- _AIM OF THE TASK_
When you reach the line containing "images, and maintaining consistent business" in the entries below, start writing out each line exactly, and stop after the line containing "While organic SEO".

[Collection entries]
--- --- ---
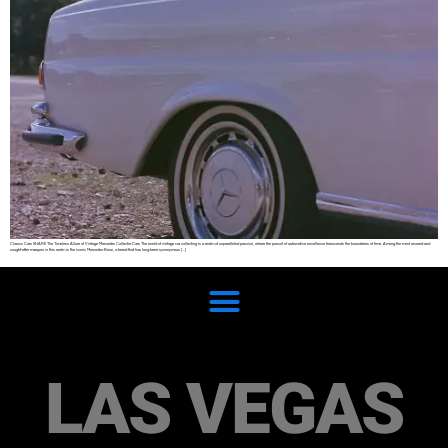
Classic Cars SHARE The Timeless Allure of Vintage Mercedes Collector Cars The world of vintage car collecting is a realm of unparalleled passion, where the pursuit of automotive excellence transcends the boundaries of time. Among the most revered and
sought-after marques in this realm is the iconic Mercedes-Benz, a brand that has long been synonymous […]
LAS VEGAS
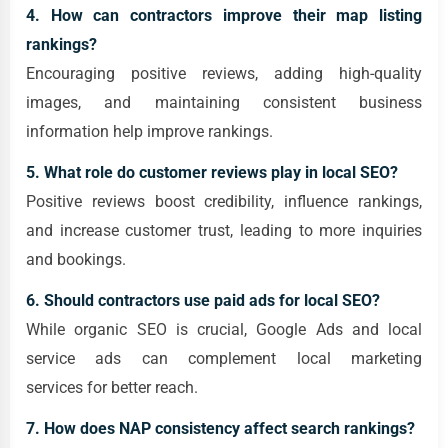
4. How can contractors improve their map listing
rankings?
Encouraging positive reviews, adding high-quality
images, and maintaining consistent business
information help improve rankings.
5. What role do customer reviews play in local SEO?
Positive reviews boost credibility, influence rankings,
and increase customer trust, leading to more inquiries
and bookings.
6. Should contractors use paid ads for local SEO?
While organic SEO is crucial, Google Ads and local
service ads can complement local marketing
services for better reach.
7. How does NAP consistency affect search rankings?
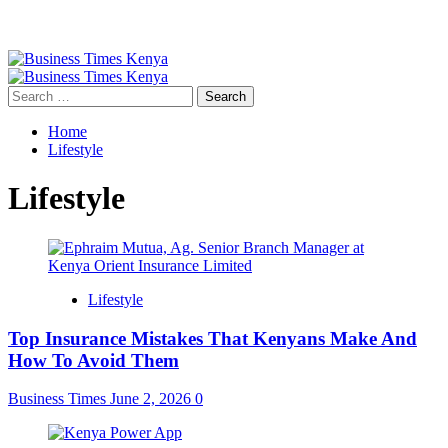
Primary
Menu
Search
for:
Home
Lifestyle
Lifestyle
Lifestyle
Top Insurance Mistakes That Kenyans Make And
How To Avoid Them
Business Times
June 2, 2026
0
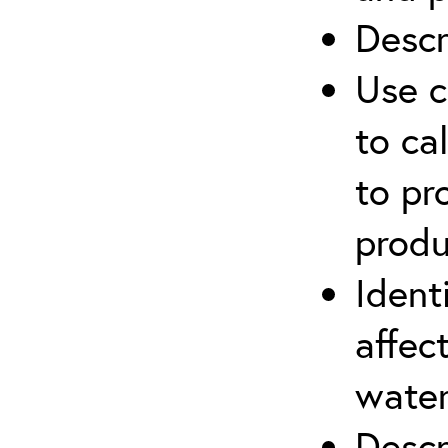
Descr
Use c
to ca
to pr
produ
Ident
affec
water
Descr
--- --- ---
- _OUTPUT OF THE EXERCISE_
images, and maintaining consistent business
information help improve rankings.
5. What role do customer reviews play in local SEO?
Positive reviews boost credibility, influence rankings,
and increase customer trust, leading to more inquiries
and bookings.
6. Should contractors use paid ads for local SEO?
While organic SEO is crucial, Google Ads and local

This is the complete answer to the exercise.